Retrieve each line that contains the word "your" from the entries below.

[DATA FOR THIS TASK]

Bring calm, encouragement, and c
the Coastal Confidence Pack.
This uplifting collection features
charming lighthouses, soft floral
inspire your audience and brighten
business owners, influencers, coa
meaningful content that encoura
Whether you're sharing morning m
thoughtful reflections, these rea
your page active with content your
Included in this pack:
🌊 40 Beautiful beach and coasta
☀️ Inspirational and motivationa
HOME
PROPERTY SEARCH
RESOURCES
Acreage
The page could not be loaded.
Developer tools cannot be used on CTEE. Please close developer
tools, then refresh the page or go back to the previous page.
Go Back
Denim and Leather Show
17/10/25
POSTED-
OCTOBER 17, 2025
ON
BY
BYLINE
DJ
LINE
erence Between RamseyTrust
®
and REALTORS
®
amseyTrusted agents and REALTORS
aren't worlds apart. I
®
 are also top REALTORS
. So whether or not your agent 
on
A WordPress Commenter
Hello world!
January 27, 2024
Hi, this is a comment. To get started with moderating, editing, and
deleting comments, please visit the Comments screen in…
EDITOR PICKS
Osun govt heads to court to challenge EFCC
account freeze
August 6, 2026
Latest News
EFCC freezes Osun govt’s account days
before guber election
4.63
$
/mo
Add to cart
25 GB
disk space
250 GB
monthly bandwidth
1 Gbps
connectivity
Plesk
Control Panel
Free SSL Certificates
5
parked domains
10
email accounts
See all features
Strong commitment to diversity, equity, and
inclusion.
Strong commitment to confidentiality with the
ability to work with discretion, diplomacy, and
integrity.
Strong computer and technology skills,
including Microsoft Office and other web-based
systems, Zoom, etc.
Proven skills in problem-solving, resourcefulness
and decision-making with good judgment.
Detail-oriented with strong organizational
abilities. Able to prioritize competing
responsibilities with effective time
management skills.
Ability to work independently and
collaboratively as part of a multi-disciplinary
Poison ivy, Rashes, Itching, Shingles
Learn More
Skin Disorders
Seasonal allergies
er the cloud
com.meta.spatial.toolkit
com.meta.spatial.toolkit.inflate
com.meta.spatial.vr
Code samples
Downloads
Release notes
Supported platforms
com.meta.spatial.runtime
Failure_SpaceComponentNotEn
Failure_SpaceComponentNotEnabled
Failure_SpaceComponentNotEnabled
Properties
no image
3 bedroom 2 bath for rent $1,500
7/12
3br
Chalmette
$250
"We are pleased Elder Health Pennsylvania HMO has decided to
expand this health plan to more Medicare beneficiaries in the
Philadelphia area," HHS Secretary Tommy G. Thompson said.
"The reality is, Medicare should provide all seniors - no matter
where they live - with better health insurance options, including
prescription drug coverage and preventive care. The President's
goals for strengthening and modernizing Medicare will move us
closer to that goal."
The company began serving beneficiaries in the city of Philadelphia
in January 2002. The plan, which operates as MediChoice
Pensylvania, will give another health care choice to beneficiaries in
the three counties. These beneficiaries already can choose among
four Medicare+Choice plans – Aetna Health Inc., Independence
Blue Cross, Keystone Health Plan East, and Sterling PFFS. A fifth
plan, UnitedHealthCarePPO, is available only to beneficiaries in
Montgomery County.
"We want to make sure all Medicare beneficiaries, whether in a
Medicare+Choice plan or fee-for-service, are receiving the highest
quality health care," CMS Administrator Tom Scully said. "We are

[/DATA FOR THIS TASK]
[DATA FOR THIS TASK]

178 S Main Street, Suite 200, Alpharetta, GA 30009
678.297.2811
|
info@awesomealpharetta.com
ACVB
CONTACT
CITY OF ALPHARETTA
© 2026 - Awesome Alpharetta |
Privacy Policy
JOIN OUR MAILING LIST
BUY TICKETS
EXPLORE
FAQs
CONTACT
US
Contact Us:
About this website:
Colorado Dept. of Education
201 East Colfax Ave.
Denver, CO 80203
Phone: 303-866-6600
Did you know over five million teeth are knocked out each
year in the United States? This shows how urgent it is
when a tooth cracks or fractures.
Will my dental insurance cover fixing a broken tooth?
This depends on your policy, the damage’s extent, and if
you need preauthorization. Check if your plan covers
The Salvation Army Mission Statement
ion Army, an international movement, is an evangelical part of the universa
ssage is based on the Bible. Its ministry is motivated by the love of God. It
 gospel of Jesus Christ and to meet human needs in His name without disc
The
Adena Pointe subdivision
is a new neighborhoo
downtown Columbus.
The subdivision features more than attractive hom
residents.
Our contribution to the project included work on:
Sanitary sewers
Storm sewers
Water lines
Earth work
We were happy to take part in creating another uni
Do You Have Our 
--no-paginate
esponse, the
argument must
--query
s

[/DATA FOR THIS TASK]

■ **RESULT OF THE TASK**
inspire your audience and brighten
your page active with content your
. So whether or not your agent 
This depends on your policy, the damage’s extent, and if
you need preauthorization. Check if your plan covers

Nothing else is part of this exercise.